• WHAT IS REQUIRED: In your copy, drop the images and return each record exactly as it stands.

(Stored data entries)

[Start of Attachment]

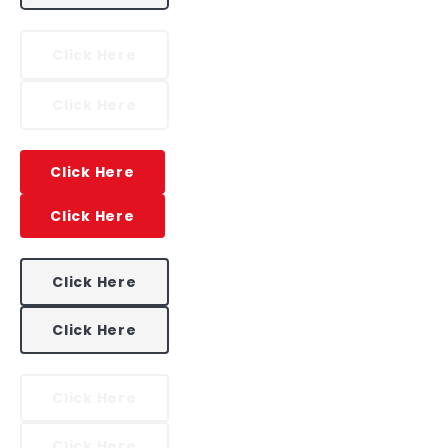
Click Here
Click Here
Click Here
Click Here
Click Here
Click Here
Click Here
Click Here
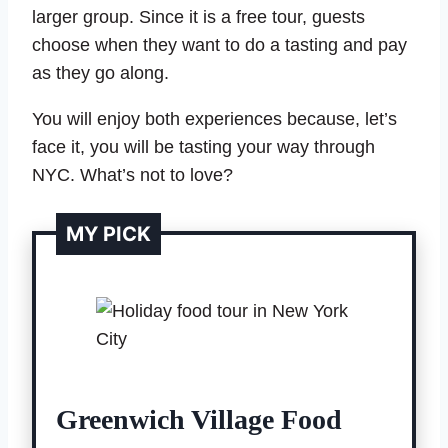
larger group. Since it is a free tour, guests
choose when they want to do a tasting and pay
as they go along.
You will enjoy both experiences because, let’s
face it, you will be tasting your way through
NYC. What’s not to love?
MY PICK
Greenwich Village Food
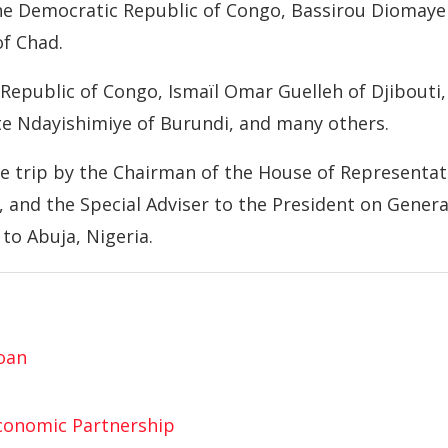
 the Democratic Republic of Congo, Bassirou Diomaye
of Chad.
Republic of Congo, Ismaïl Omar Guelleh of Djibouti,
te Ndayishimiye of Burundi, and many others.
e trip by the Chairman of the House of Representat
 and the Special Adviser to the President on Genera
to Abuja, Nigeria.
Loan
Economic Partnership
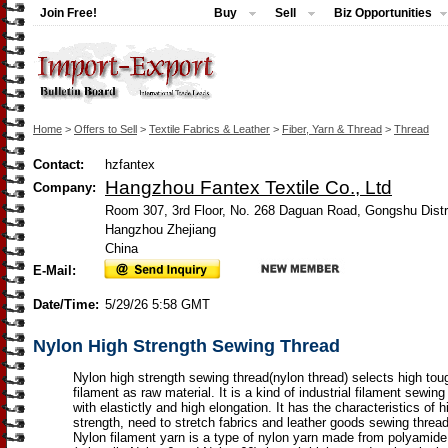
Join Free!
Buy
Sell
Biz Opportunities
Home
>
Offers to Sell
>
Textile Fabrics & Leather
>
Fiber, Yarn & Thread
>
Thread
Contact:
hzfantex
Hangzhou Fantex Textile Co., Ltd
Company:
Room 307, 3rd Floor, No. 268 Daguan Road, Gongshu Distr
Hangzhou Zhejiang
China
E-Mail:
Date/Time:
5/29/26 5:58 GMT
Nylon High Strength Sewing Thread
Nylon high strength sewing thread(nylon thread) selects high to
filament as raw material. It is a kind of industrial filament sewing
with elastictly and high elongation. It has the characteristics of h
strength, need to stretch fabrics and leather goods sewing thread
Nylon filament yarn is a type of nylon yarn made from polyamide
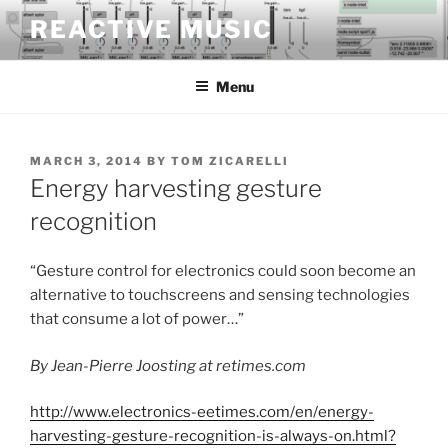
Skip
REACTIVE MUSIC
to
content
Menu
POSTED
MARCH 3, 2014
BY
TOM ZICARELLI
ON
Energy harvesting gesture
recognition
“Gesture control for electronics could soon become an
alternative to touchscreens and sensing technologies
that consume a lot of power…”
By Jean-Pierre Joosting at retimes.com
http://www.electronics-eetimes.com/en/energy-
harvesting-gesture-recognition-is-always-on.html?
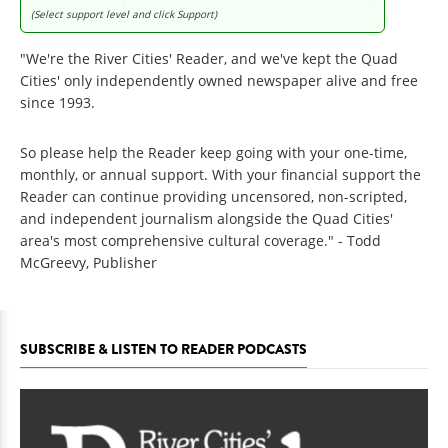
(Select support level and click Support)
"We're the River Cities' Reader, and we've kept the Quad
Cities' only independently owned newspaper alive and free
since 1993.
So please help the Reader keep going with your one-time,
monthly, or annual support. With your financial support the
Reader can continue providing uncensored, non-scripted,
and independent journalism alongside the Quad Cities'
area's most comprehensive cultural coverage." - Todd
McGreevy, Publisher
SUBSCRIBE & LISTEN TO READER PODCASTS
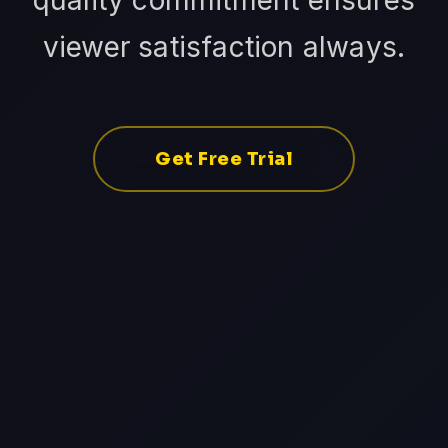
quality commitment ensures
viewer satisfaction always.
Get Free Trial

[End of Attachment]

• EXPECTED OUTPUT:
Click Here
Click Here
Click Here
Click Here
Click Here
Click Here
Click Here
Click Here
larger group. Since it is a free tour, guests
choose when they want to do a tasting and pay
as they go along.
You will enjoy both experiences because, let’s
face it, you will be tasting your way through
NYC. What’s not to love?
MY PICK
Greenwich Village Food
 the Democratic Republic of Congo, Bassirou Diomaye
of Chad.
Republic of Congo, Ismaïl Omar Guelleh of Djibouti,
te Ndayishimiye of Burundi, and many others.
e trip by the Chairman of the House of Representat
 and the Special Adviser to the President on Genera
to Abuja, Nigeria.
Loan
Economic Partnership
Join Free!
Buy
Sell
Biz Opportunities
Home
>
Offers to Sell
>
Textile Fabrics & Leather
>
Fiber, Yarn & Thread
>
Thread
Contact:
hzfantex
Hangzhou Fantex Textile Co., Ltd
Company:
Room 307, 3rd Floor, No. 268 Daguan Road, Gongshu Distr
Hangzhou Zhejiang
China
E-Mail:
Date/Time:
5/29/26 5:58 GMT
Nylon High Strength Sewing Thread
Nylon high strength sewing thread(nylon thread) selects high to
filament as raw material. It is a kind of industrial filament sewing
with elastictly and high elongation. It has the characteristics of h
strength, need to stretch fabrics and leather goods sewing thread
Nylon filament yarn is a type of nylon yarn made from polyamide
Skip
REACTIVE MUSIC
to
content
Menu
POSTED
MARCH 3, 2014
BY
TOM ZICARELLI
ON
Energy harvesting gesture
recognition
“Gesture control for electronics could soon become an
alternative to touchscreens and sensing technologies
that consume a lot of power…”
By Jean-Pierre Joosting at retimes.com
http://www.electronics-eetimes.com/en/energy-
harvesting-gesture-recognition-is-always-on.html?
(Select support level and click Support)
"We're the River Cities' Reader, and we've kept the Quad
Cities' only independently owned newspaper alive and free
since 1993.
So please help the Reader keep going with your one-time,
monthly, or annual support. With your financial support the
Reader can continue providing uncensored, non-scripted,
and independent journalism alongside the Quad Cities'
area's most comprehensive cultural coverage." - Todd
McGreevy, Publisher
SUBSCRIBE & LISTEN TO READER PODCASTS
quality commitment ensures
viewer satisfaction always.
Get Free Trial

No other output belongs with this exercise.